**About this task**
Copy the listing exactly, leaving out every picture.

**Exercise material**
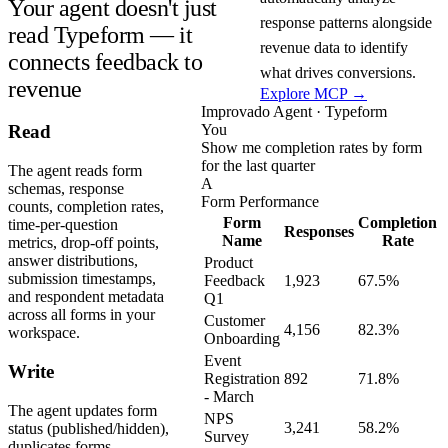
Your agent doesn't just
response patterns alongside
read Typeform — it
revenue data to identify
connects feedback to
what drives conversions.
revenue
Explore MCP →
Improvado Agent · Typeform
You
Read
Show me completion rates by form
for the last quarter
The agent reads form
A
schemas, response
Form Performance
counts, completion rates,
Form
Completion
time-per-question
Responses
Name
Rate
metrics, drop-off points,
answer distributions,
Product
submission timestamps,
Feedback
1,923
67.5%
and respondent metadata
Q1
across all forms in your
Customer
4,156
82.3%
workspace.
Onboarding
Event
Write
Registration
892
71.8%
- March
The agent updates form
NPS
3,241
58.2%
status (published/hidden),
Survey
duplicates forms,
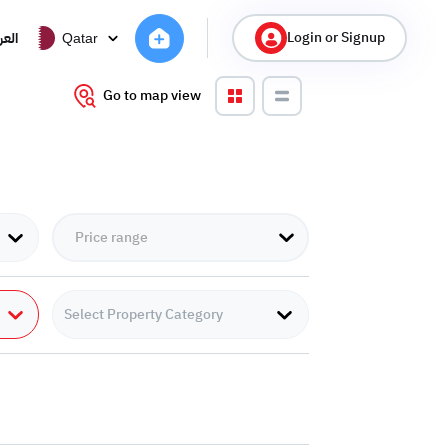
Login or Signup
ربية
Qatar
Go to map view
Select Property Category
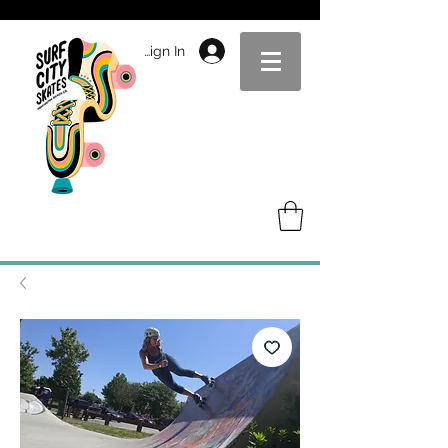
Sign In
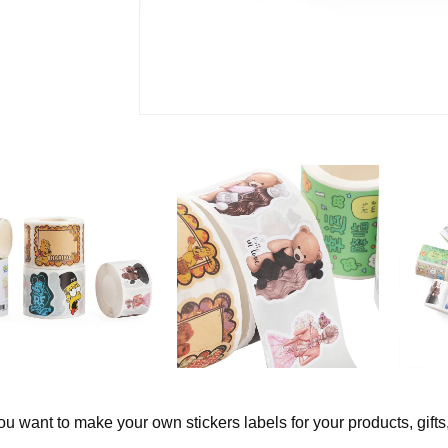
u want to make your own stickers labels for your products, gifts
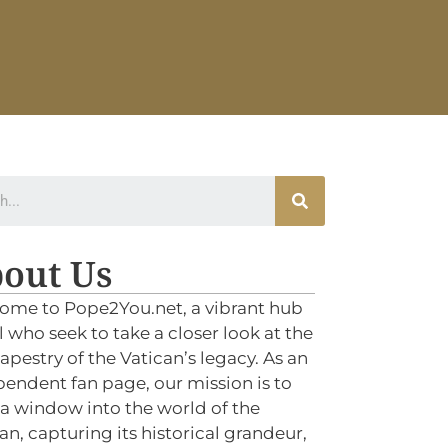
out Us
ome to Pope2You.net, a vibrant hub
ll who seek to take a closer look at the
tapestry of the Vatican’s legacy. As an
endent fan page, our mission is to
 a window into the world of the
an, capturing its historical grandeur,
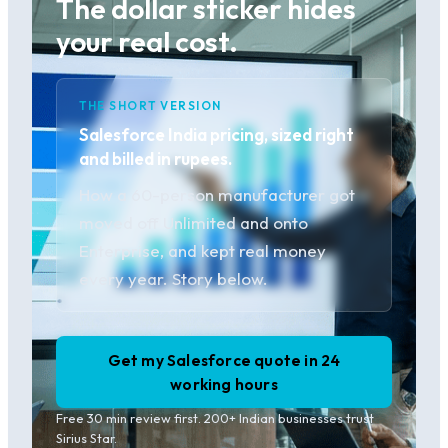
The dollar sticker hides
your real cost.
THE SHORT VERSION
Salesforce India pricing, sized right
and billed in rupees.
How a 60-person manufacturer got
moved off Unlimited and onto
Enterprise, and kept real money
every year. Story below.
Get my Salesforce quote in 24
working hours
Free 30 min review first. 200+ Indian businesses trust
Sirius Star.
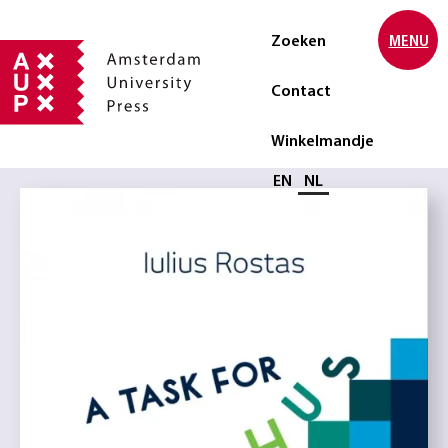
Zoeken
MENU
Contact
Winkelmandje
Selecteer taal
EN
NL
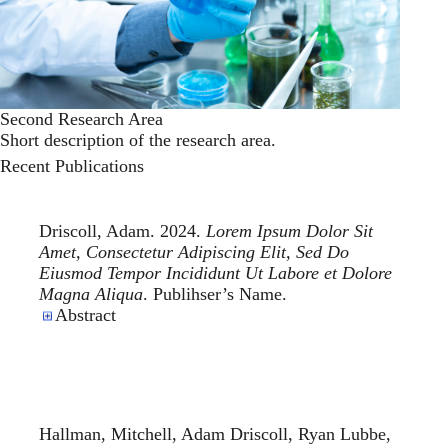
Second Research Area
Short description of the research area.
Recent Publications
Driscoll, Adam. 2024.
Lorem Ipsum Dolor Sit
Amet, Consectetur Adipiscing Elit, Sed Do
Eiusmod Tempor Incididunt Ut Labore et Dolore
Magna Aliqua
. Publihser’s Name.
Abstract
Hallman, Mitchell, Adam Driscoll, Ryan Lubbe,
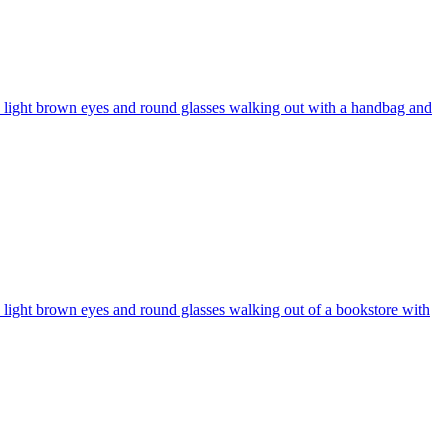
r, light brown eyes and round glasses walking out with a handbag and
, light brown eyes and round glasses walking out of a bookstore with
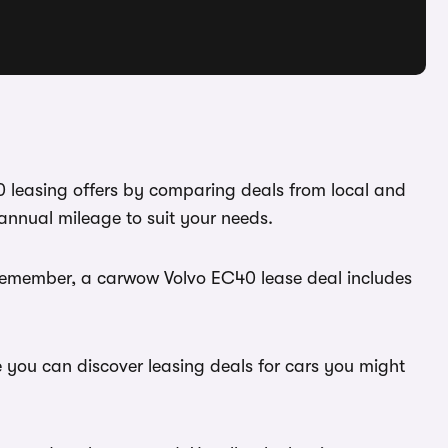
0 leasing offers by comparing deals from local and
annual mileage to suit your needs.
 Remember, a carwow Volvo EC40 lease deal includes
e you can discover leasing deals for cars you might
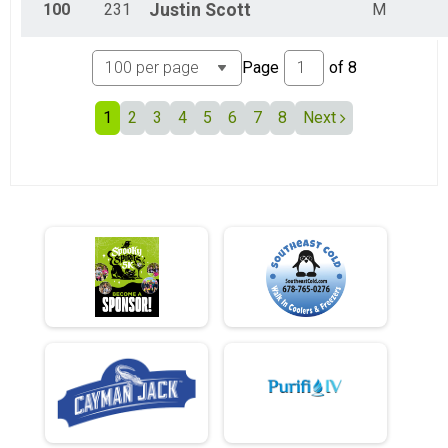
100
231
Justin
Scott
M
Page
of
8
1
2
3
4
5
6
7
8
Next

**Result of the task**
Your agent doesn't just
response patterns alongside
read Typeform — it
revenue data to identify
connects feedback to
what drives conversions.
revenue
Explore MCP →
Improvado Agent · Typeform
You
Read
Show me completion rates by form
for the last quarter
The agent reads form
A
schemas, response
Form Performance
counts, completion rates,
Form
Completion
time-per-question
Responses
Name
Rate
metrics, drop-off points,
answer distributions,
Product
submission timestamps,
Feedback
1,923
67.5%
and respondent metadata
Q1
across all forms in your
Customer
4,156
82.3%
workspace.
Onboarding
Event
Write
Registration
892
71.8%
- March
The agent updates form
NPS
3,241
58.2%
status (published/hidden),
Survey
duplicates forms,
Login or Signup
ربية
Qatar
Go to map view
Select Property Category
Sign In
u want to make your own stickers labels for your products, gifts
out Us
ome to Pope2You.net, a vibrant hub
ll who seek to take a closer look at the
tapestry of the Vatican’s legacy. As an
endent fan page, our mission is to
 a window into the world of the
an, capturing its historical grandeur,
The dollar sticker hides
your real cost.
THE SHORT VERSION
Salesforce India pricing, sized right
and billed in rupees.
How a 60-person manufacturer got
moved off Unlimited and onto
Enterprise, and kept real money
every year. Story below.
Get my Salesforce quote in 24
working hours
Free 30 min review first. 200+ Indian businesses trust
Sirius Star.
Zoeken
MENU
Contact
Winkelmandje
Selecteer taal
EN
NL
Second Research Area
Short description of the research area.
Recent Publications
Driscoll, Adam. 2024.
Lorem Ipsum Dolor Sit
Amet, Consectetur Adipiscing Elit, Sed Do
Eiusmod Tempor Incididunt Ut Labore et Dolore
Magna Aliqua
. Publihser’s Name.
Abstract
Hallman, Mitchell, Adam Driscoll, Ryan Lubbe,
r, light brown eyes and round glasses walking out with a handbag and
, light brown eyes and round glasses walking out of a bookstore with
0 leasing offers by comparing deals from local and
annual mileage to suit your needs.
 Remember, a carwow Volvo EC40 lease deal includes
e you can discover leasing deals for cars you might
100
231
Justin
Scott
M
Page
of
8
1
2
3
4
5
6
7
8
Next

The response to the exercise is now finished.